### [DIRECTIONS FOR THIS TASK]
The following data is to be repeated exactly, its pictures excluded.

### [TASK MATERIAL]
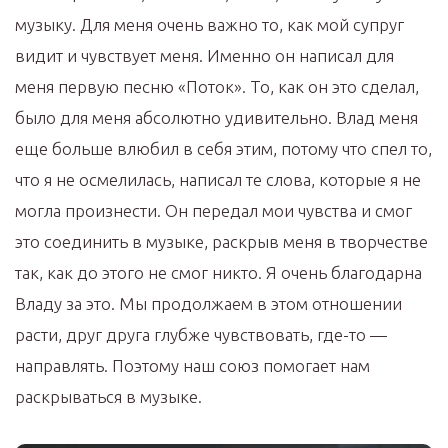
музыку. Для меня очень важно то, как мой супруг
видит и чувствует меня. Именно он написал для
меня первую песню «Поток». То, как он это сделал,
было для меня абсолютно удивительно. Влад меня
еще больше влюбил в себя этим, потому что спел то,
что я не осмелилась, написал те слова, которые я не
могла произнести. Он передал мои чувства и смог
это соединить в музыке, раскрыв меня в творчестве
так, как до этого не смог никто. Я очень благодарна
Владу за это. Мы продолжаем в этом отношении
расти, друг друга глубже чувствовать, где-то —
направлять. Поэтому наш союз помогает нам
раскрываться в музыке.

### [TASK OUTPUT]
музыку. Для меня очень важно то, как мой супруг
видит и чувствует меня. Именно он написал для
меня первую песню «Поток». То, как он это сделал,
было для меня абсолютно удивительно. Влад меня
еще больше влюбил в себя этим, потому что спел то,
что я не осмелилась, написал те слова, которые я не
могла произнести. Он передал мои чувства и смог
это соединить в музыке, раскрыв меня в творчестве
так, как до этого не смог никто. Я очень благодарна
Владу за это. Мы продолжаем в этом отношении
расти, друг друга глубже чувствовать, где-то —
направлять. Поэтому наш союз помогает нам
раскрываться в музыке.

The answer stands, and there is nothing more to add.